Likewise, researchers said it’s too early in the current wave to conclude that Omicron is less lethal than other variants, although scientists said the relatively low hospitalizations and reduced need for respiratory support associated with the variant mean it likely is.
“It’s hard to imagine that death rates won’t be lower as well,” said Robert Wachter, chair of the division of medicine at the University of California, San Francisco.
Then there is the question of how far immunity due to vaccination or previous infection explains why Omicron infections appear to cause less serious illness. “It’s hard to tell that apart,” said Dr. menachery. “Is it less severe because you’re dealing with a population that has more immunity? Or is it less serious because the virus itself is less serious?”
People infected with Omicron are less likely to require hospitalization or intensive care than those who have the Delta variant, according to recent studies of clinical data by Dr. Musser and other researchers.
“A case of Omicron compared to a case of Delta in a comparable individual, vaccination status, age and risk factors is on the order of 60% or 70% less severe,” said Dr. watchman.
But public health officials have expressed concern that the sheer number of Omicron cases — including first-time infections and breakthrough infections among vaccinated people — could overwhelm US hospitals. As of Jan. 6, the U.S. had a seven-day average of 602,547 daily reported infections, according to a Wall Street Journal analysis of data from Johns Hopkins University.
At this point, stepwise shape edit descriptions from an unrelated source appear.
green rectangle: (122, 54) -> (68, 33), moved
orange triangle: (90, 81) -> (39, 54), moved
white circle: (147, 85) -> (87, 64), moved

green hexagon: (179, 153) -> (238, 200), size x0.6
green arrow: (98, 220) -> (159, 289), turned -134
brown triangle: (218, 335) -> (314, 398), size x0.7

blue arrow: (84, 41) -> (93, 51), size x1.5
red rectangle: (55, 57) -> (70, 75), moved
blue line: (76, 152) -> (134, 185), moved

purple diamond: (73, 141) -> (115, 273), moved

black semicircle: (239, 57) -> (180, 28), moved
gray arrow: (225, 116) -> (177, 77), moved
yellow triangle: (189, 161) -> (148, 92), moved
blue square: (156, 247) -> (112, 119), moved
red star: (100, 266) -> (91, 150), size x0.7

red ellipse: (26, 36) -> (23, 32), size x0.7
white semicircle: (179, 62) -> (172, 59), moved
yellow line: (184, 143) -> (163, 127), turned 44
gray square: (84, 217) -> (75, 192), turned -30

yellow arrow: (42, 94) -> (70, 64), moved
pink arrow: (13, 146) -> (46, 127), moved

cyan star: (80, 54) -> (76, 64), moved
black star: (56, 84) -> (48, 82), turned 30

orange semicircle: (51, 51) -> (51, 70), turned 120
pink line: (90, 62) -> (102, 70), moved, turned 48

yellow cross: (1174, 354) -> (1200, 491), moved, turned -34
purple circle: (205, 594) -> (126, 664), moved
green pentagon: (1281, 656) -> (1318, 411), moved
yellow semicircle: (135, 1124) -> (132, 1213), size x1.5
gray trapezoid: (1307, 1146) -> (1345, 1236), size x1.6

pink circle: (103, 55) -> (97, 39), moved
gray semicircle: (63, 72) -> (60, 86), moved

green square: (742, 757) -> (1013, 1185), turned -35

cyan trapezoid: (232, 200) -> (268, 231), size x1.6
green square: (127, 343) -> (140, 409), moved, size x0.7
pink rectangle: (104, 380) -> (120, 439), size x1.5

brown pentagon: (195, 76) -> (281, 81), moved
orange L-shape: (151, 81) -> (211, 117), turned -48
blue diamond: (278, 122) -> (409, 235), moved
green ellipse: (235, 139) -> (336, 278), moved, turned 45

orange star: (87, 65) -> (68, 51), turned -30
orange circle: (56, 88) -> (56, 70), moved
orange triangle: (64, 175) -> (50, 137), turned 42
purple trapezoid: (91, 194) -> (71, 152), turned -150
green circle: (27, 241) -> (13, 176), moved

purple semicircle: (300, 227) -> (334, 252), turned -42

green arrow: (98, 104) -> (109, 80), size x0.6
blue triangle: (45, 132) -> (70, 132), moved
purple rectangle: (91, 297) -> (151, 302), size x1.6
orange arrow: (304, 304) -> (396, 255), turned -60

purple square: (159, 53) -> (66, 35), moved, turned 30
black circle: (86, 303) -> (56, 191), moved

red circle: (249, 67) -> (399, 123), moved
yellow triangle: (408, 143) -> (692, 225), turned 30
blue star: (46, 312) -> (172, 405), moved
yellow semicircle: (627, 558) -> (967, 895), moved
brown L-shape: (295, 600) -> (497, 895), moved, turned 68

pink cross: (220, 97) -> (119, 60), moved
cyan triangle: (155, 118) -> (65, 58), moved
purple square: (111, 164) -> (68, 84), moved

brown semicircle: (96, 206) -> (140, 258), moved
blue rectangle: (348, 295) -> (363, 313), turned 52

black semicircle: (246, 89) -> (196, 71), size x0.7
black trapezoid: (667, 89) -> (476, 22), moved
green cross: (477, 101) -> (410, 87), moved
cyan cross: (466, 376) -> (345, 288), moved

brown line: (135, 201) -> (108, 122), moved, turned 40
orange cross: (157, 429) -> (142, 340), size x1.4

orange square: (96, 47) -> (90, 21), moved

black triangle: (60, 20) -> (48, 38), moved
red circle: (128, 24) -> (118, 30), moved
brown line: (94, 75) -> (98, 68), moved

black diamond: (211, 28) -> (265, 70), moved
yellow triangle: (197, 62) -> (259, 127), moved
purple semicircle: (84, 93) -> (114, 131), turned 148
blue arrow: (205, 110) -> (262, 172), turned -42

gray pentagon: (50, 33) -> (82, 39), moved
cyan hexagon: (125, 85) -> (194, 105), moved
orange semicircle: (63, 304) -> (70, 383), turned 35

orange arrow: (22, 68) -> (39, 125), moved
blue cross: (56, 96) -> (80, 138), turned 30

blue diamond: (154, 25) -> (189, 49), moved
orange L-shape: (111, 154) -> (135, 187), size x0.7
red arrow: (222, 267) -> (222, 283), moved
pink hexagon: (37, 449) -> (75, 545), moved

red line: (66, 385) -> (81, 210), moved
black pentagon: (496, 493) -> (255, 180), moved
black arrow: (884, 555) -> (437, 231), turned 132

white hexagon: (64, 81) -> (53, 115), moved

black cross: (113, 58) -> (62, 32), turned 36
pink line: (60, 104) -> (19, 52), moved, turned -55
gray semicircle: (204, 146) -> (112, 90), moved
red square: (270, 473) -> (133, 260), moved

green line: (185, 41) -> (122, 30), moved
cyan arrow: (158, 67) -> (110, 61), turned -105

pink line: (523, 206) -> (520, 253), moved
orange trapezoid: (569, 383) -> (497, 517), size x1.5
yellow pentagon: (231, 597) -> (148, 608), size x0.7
As they learn more about Omicron, doctors and public health officials continue to urge Americans to get vaccinated and encouraged and to continue masking and social distancing.
“During the wave surge, you will probably see hospital admissions increase in absolute numbers, therefore it is a public health concern, and it will require all of us to take all the measures we can over the next six to eight weeks,” said Nahid Bhadelia, infectious disease physician and director of the Center for Emerging Infectious Diseases Policy and Research at Boston University.